In striking contrast, the Act contains no such limitation and provides that the appointment of a proxy may take place ‘at any time’ in terms of s 58(1)In addition, no minimum period is specified in s 58(3)(c) of the Act for the delivery of the instrument evidencing the proxy.  It only has to be delivered ‘before’ the proxy exercises the rights of the shareholder at the meeting.

[21]   It is a principle of statutory interpretation that a ‘deliberate change of expression will prima facie indicate a change of legislative intention.  .  .  but, as indeed the words prima facie serve to emphasise, a change in wording does not always and inevitably denote a change of intention.  .  .’.  (R v Shole 1960 (4) SA 781 (A) at 787A).

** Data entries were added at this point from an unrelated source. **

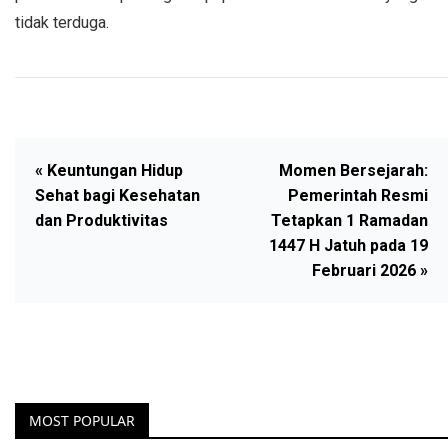
tidak terduga.
« Keuntungan Hidup
Momen Bersejarah:
Sehat bagi Kesehatan
Pemerintah Resmi
dan Produktivitas
Tetapkan 1 Ramadan
1447 H Jatuh pada 19
Februari 2026 »
MOST POPULAR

However, as pointed out in Endumeni supra paras 20-26, it is ‘entirely artificial’ to speak of ‘an intention of Parliament’ and what has to be considered is ‘the apparent purpose of the provision’.  Viewed in this context a deliberate change of expression will prima facie indicate a change in the legislative purpose of the provision in question.

The use of the phrase ‘at any time’, is a deliberate change of expression.  Considered together with the omission of a minimum period for the delivery of the instrument evidencing the proxy and its substitution with the requirement that it is to be delivered ‘before’ the exercise of any rights at the meeting, a change of legislative purpose with regard to the former minimum period of 48 hours is clearly indicated.

[22]   In reaching this conclusion I do not overlook the practical difficulties which the appellant alleges will arise from this interpretation of the provisions of ss 58(1) and 58(3)(c) of the Act.  It was submitted that should a corporation be unable to regulate the submission of proxies by the imposition of a deadline before a meeting, general meetings of corporations, particularly large corporations, will become unworkable.

The situation is postulated of a large company with thousands of shareholders being hamstrung by the submission of thousands of proxies on the day of a scheduled meeting.  It was argued that because s 63(1)(b) of the Act enjoins the officer presiding over a general meeting to validate and verify proxies prior to allowing a proxy to exercise a vote on the instrument, a general meeting would be unable to proceed on the scheduled day because of the administrative burden imposed on the presiding officer.  If these practical difficulties are real and not simply apparent, their resolution lies not in a strained interpretation of the Act, but by legislative intervention.

[23]   The provisions of articles 13.7.10 and 13.7.11 of the first respondent’s MOI are accordingly inconsistent with the provisions of s 58(1) and are void in terms of s 15(1) of the Act.